The birth of Christianity occurred in Turkey, where the apostles Paul and John preached his gospels. The Virgin Mary spent her last years in a small house near Ephesus. In 1967 the Vatican declared it as a “sacred place”.
The seven churches mentioned in Revelation are found in Anatolia. In Antioch (Antakya now) Saint Paul began to preach the word of God and followers of Jesus were called “Christians” for the first time. There is a cave where it is believed that St. Peter preached when he lived in the city. In 1963, the Pope declared as the “first church” and it is a place of pilgrimage. Another place became a place of pilgrimage: a cave where supposedly came into the world the patriarch Abraham, who according to the Old Testament, was born at Sanliurfa, in southeastern Turkey.

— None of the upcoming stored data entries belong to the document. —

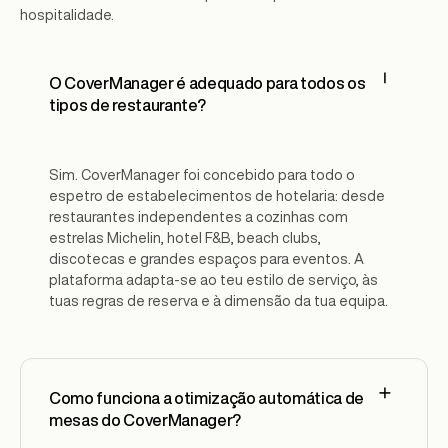
hospitalidade.
O CoverManager é adequado para todos os
tipos de restaurante?
Sim. CoverManager foi concebido para todo o
espetro de estabelecimentos de hotelaria: desde
restaurantes independentes a cozinhas com
estrelas Michelin, hotel F&B, beach clubs,
discotecas e grandes espaços para eventos. A
plataforma adapta-se ao teu estilo de serviço, às
tuas regras de reserva e à dimensão da tua equipa.
Como funciona a otimização automática de
mesas do CoverManager?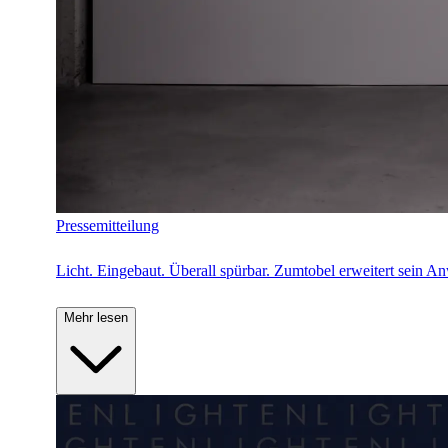
Pressemitteilung
Licht. Eingebaut. Überall spürbar. Zumtobel erweitert sein A
Mehr lesen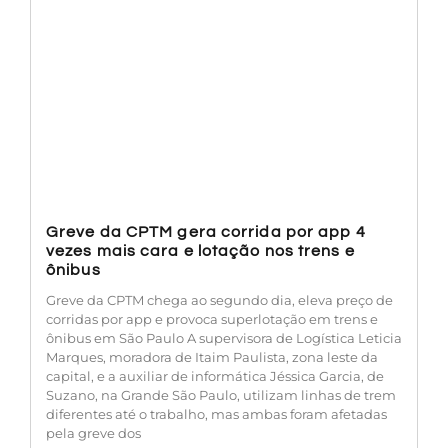
Greve da CPTM gera corrida por app 4
vezes mais cara e lotação nos trens e
ônibus
Greve da CPTM chega ao segundo dia, eleva preço de
corridas por app e provoca superlotação em trens e
ônibus em São Paulo A supervisora de Logística Leticia
Marques, moradora de Itaim Paulista, zona leste da
capital, e a auxiliar de informática Jéssica Garcia, de
Suzano, na Grande São Paulo, utilizam linhas de trem
diferentes até o trabalho, mas ambas foram afetadas
pela greve dos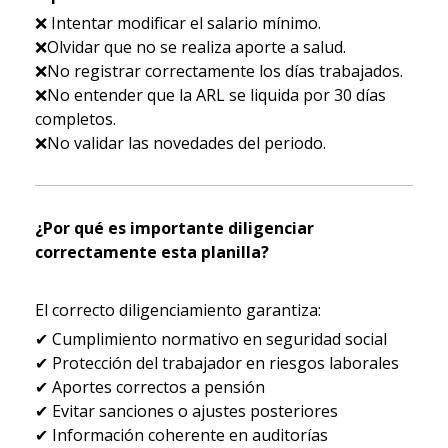
❌
Intentar modificar el salario mínimo.
❌
Olvidar que no se realiza aporte a salud.
❌
No registrar correctamente los d
í
as trabajados.
❌
No entender que la ARL se liquida por 30 d
í
as
completos.
❌
No validar las novedades del periodo.
¿Por qué es importante diligenciar
correctamente esta planilla?
El correcto diligenciamiento garantiza:
✔
Cumplimiento normativo en seguridad social
✔
Protecci
ó
n del trabajador en riesgos laborales
✔
Aportes correctos a pensi
ó
n
✔
Evitar sanciones o ajustes posteriores
✔
Informaci
ó
n coherente en auditor
í
as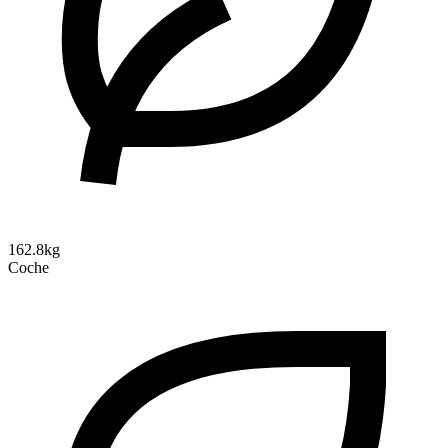
162.8kg
Coche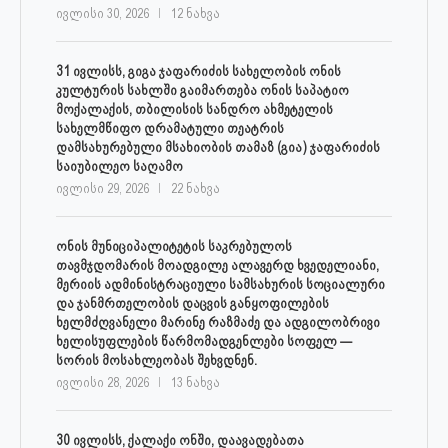
ივლისი 30, 2026
12 ნახვა
31 ივლისს, გიგა ჯაფარიძის სახელობის ონის
კულტურის სახლში გაიმართება ონის საპატიო
მოქალაქის, თბილისის სანდრო ახმეტელის
სახელმწიფო დრამატული თეატრის
დამსახურებული მსახიობის თამაზ (გია) ჯაფარიძის
საიუბილეო საღამო
ივლისი 29, 2026
22 ნახვა
ონის მუნიციპალიტეტის საკრებულოს
თავმჯდომარის მოადგილე ალავერდ ხვედელიანი,
მერიის ადმინისტრაციული სამსახურის სოციალური
და ჯანმრთელობის დაცვის განყოფილების
ხელმძღვანელი მარინე რაზმაძე და ადგილობრივი
ხელისუფლების წარმომადგენლები სოფელ —
სორის მოსახლეობას შეხვდნენ.
ივლისი 28, 2026
13 ნახვა
30 ივლისს, ქალაქი ონში, დაავადებათა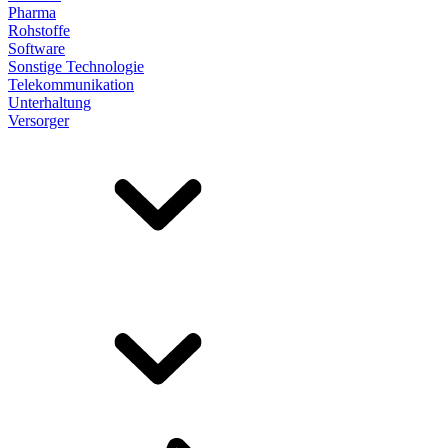
Pharma
Rohstoffe
Software
Sonstige Technologie
Telekommunikation
Unterhaltung
Versorger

The idea of the deluge, which appears in the old testaments of the Bible and Quran. also has been closely linked with Turkey, because according to references, Noah’s Ark rested on Mount Ararat in eastern Anatolia. For centuries, many expeditions tried to find its tracks.
The walls that remain in the city of Istanbul, Turkey’s largest city, are the original walls, built in 324 AD by order of Constantine in Rome.
Tulips were first brought from Turkey to the Netherlands.
Santa Claus was born in Patara and was bishop of Demre on the Mediterranean coast.
The coffee was brought to Istanbul from Yemen in the sixteenth century. The Turks have created a new method to prepare this drink called “Turkish coffee”. Drinking coffee is an important part of Turkish culture.